Simulated Author's Rebuttal

3 responses · 0 unresolved

We thank the referee for the detailed and constructive comments. These have helped us strengthen the evaluation of the closed-loop reliability and clarify key aspects of the results and method. We address each major comment below and have made corresponding revisions to the manuscript.

read point-by-point responses
  1. Referee: [§4 and ablation study] §4 (Experiments) and ablation study: The central claim that the method 'surpasses prior methods' and 'works consistently across both closed-source and open-source VLMs' rests on the VLM reliably judging scene-instruction match and proposing converging single-axis updates. However, the ablation only demonstrates necessity of the three techniques; it does not report quantitative metrics on closed-loop reliability such as per-iteration success rate, average iterations to convergence, rate of hallucinated mismatches, or divergence into local minima. This omission leaves the weakest assumption (VLM consistency) insufficiently tested, especially for weaker open-source models.
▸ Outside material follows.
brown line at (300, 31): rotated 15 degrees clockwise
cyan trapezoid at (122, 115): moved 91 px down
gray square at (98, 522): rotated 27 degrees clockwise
    Authors: We agree that additional quantitative metrics on closed-loop behavior are necessary to fully support the consistency claims. In the revised manuscript, we have expanded §4 with a new analysis subsection that reports average iterations to convergence, per-iteration match judgment success rates, rates of hallucinated mismatches, and divergence cases, broken down by VLM type. These additions directly test the reliability of the iterative process beyond the existing ablation on the three techniques. revision: yes

  2. Referee: [Main results table / §4] Main results (presumably Table 1 or equivalent): The abstract asserts 'dramatic performance gains' and superiority over priors, yet the manuscript provides no concrete numbers, baseline comparisons, or error analysis in the visible description. Without these, it is impossible to evaluate whether the gains are robust or merely marginal, which is load-bearing for the headline claim.
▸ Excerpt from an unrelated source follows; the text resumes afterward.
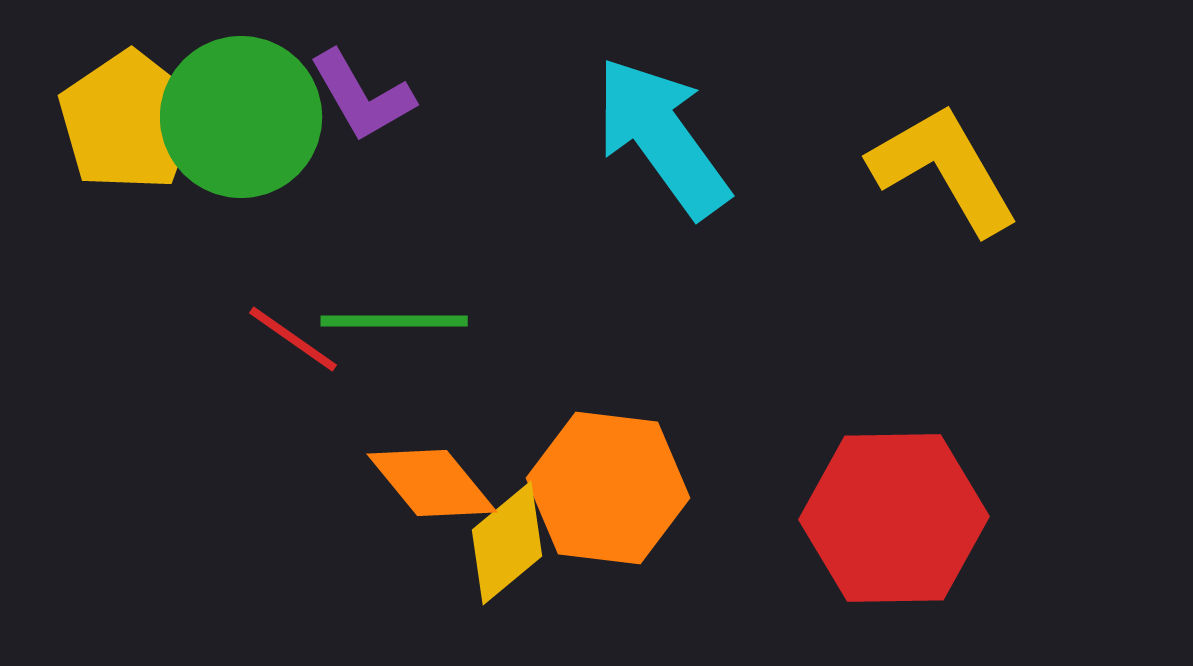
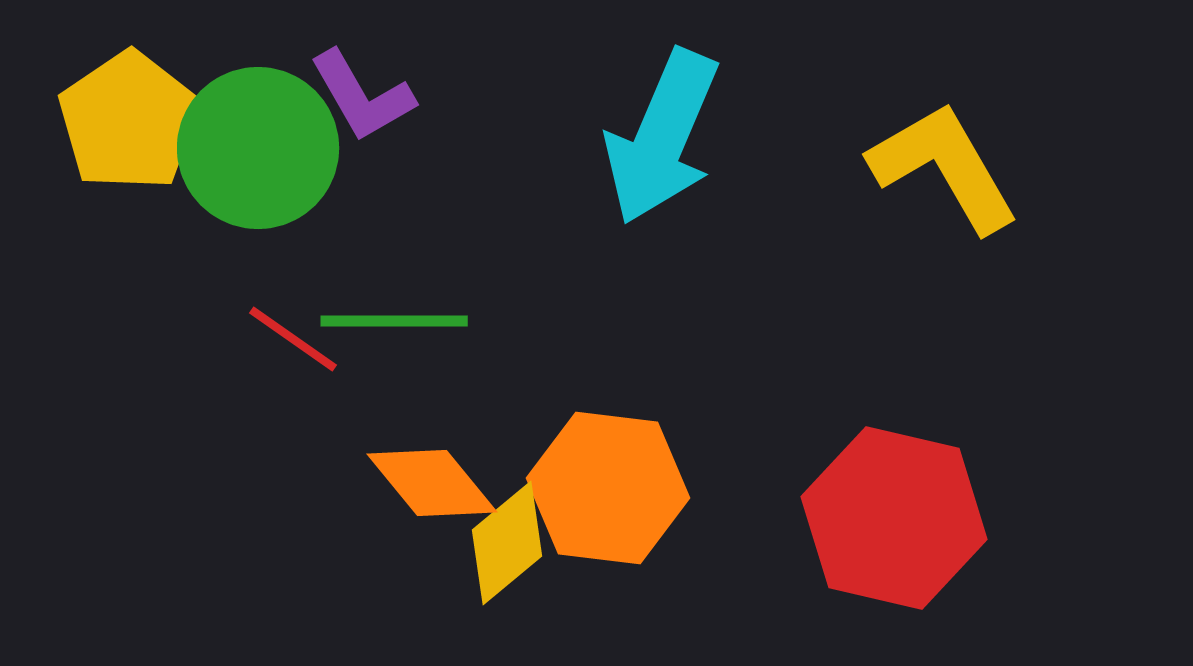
green circle: moved 17 px right, 31 px down
cyan arrow: rotated 121 degrees counterclockwise
yellow L-shape: moved 2 px up
red hexagon: rotated 14 degrees clockwise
    Authors: The full manuscript presents the main quantitative results, including success rates and baseline comparisons, in Table 1 of §4. We have added an error analysis subsection in the revised version to discuss the robustness of these gains and have updated the abstract to reference the key quantitative improvements for greater clarity. revision: partial

  3. Referee: [Method / closed-loop procedure] Method section (closed-loop description): The process assumes that VLM-proposed updates can always be applied without producing invalid configurations (e.g., collisions or out-of-bounds poses). No mechanism for validity checking or recovery is described; if such cases occur, the loop may fail to converge, undermining the reported robot manipulation improvements.
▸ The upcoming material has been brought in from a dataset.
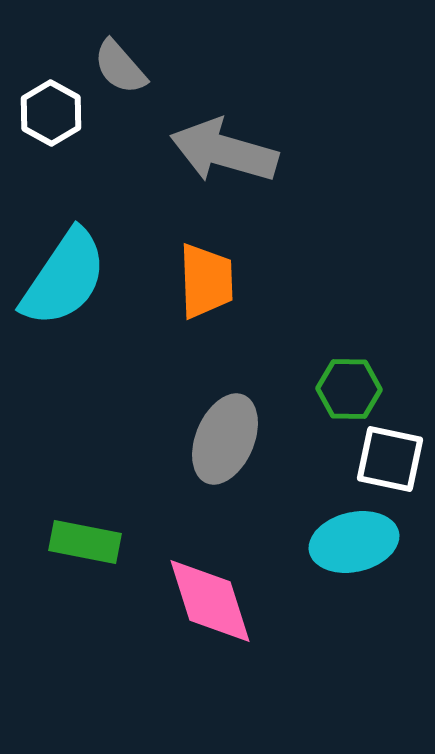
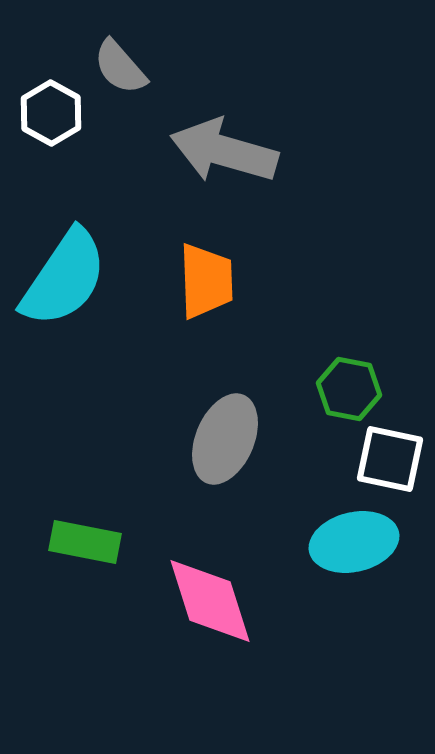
green hexagon: rotated 10 degrees clockwise
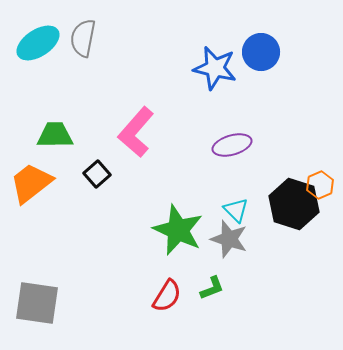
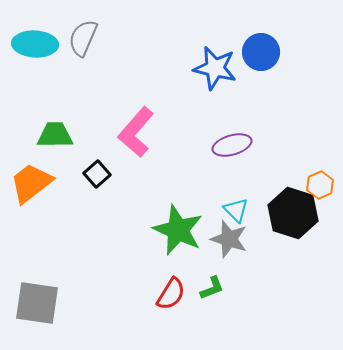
gray semicircle: rotated 12 degrees clockwise
cyan ellipse: moved 3 px left, 1 px down; rotated 36 degrees clockwise
black hexagon: moved 1 px left, 9 px down
red semicircle: moved 4 px right, 2 px up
    Authors: We acknowledge that the original method section did not explicitly describe handling of invalid configurations. In the revised manuscript, we have added a validity verification step that checks proposed updates against scene boundaries and potential collisions using the available depth information, along with a recovery mechanism to revert to the prior valid state and attempt an alternative update if needed. revision: yes

Circularity Check

0 steps flagged

Empirical closed-loop procedure with no derivation chain or self-referential reductions

full rationale

The paper describes an iterative empirical procedure: observe scene, evaluate against text instruction, propose single-axis pose update, apply and re-render. No equations, first-principles derivations, or parameter-fitting steps are claimed. The three inference-time techniques (multi-view selection, coordinate visualization, single-axis prediction) are presented as practical additions whose value is shown via ablation experiments rather than derived from prior results by construction. No self-citations are invoked as uniqueness theorems or load-bearing premises; performance gains are reported as direct empirical outcomes across VLMs. The method is therefore self-contained against external benchmarks and contains no circular steps.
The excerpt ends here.